#### Work to complete
What you return must match the listing below character for character, minus any pictures.

#### Records for processing
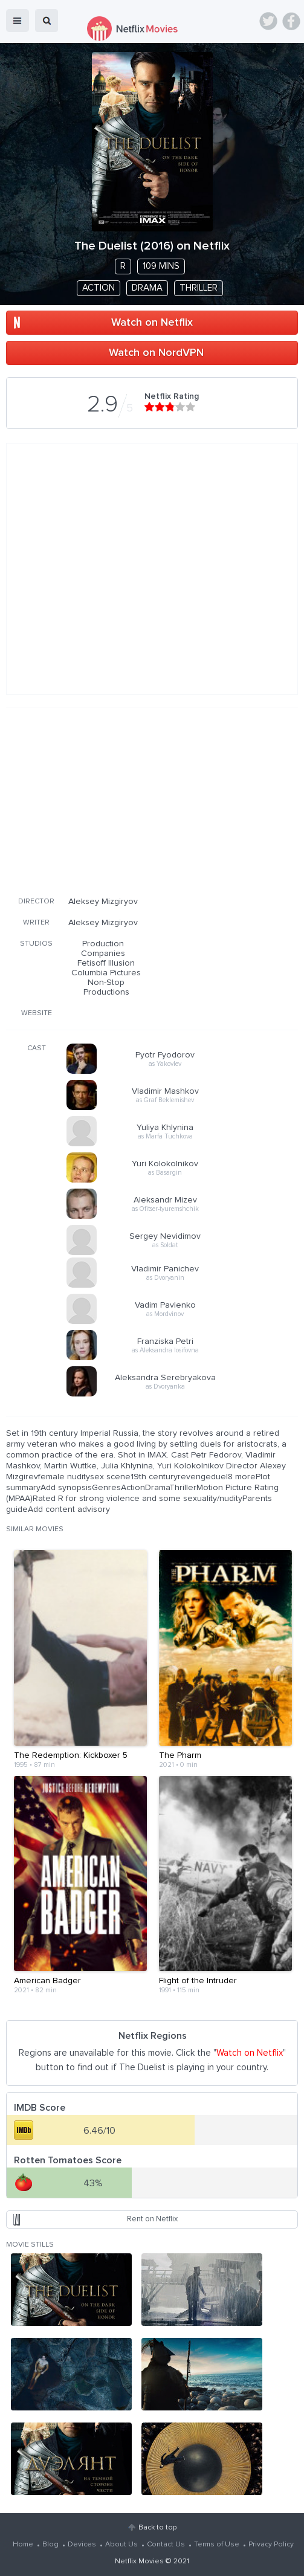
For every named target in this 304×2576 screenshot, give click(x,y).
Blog (50, 2544)
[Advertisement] (152, 800)
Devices (82, 2544)
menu (17, 20)
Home (23, 2544)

#### Exercise output
For every named target in this 304×2576 screenshot, give click(x,y).
Blog (50, 2544)
[Advertisement] (152, 800)
Devices (82, 2544)
menu (17, 20)
Home (23, 2544)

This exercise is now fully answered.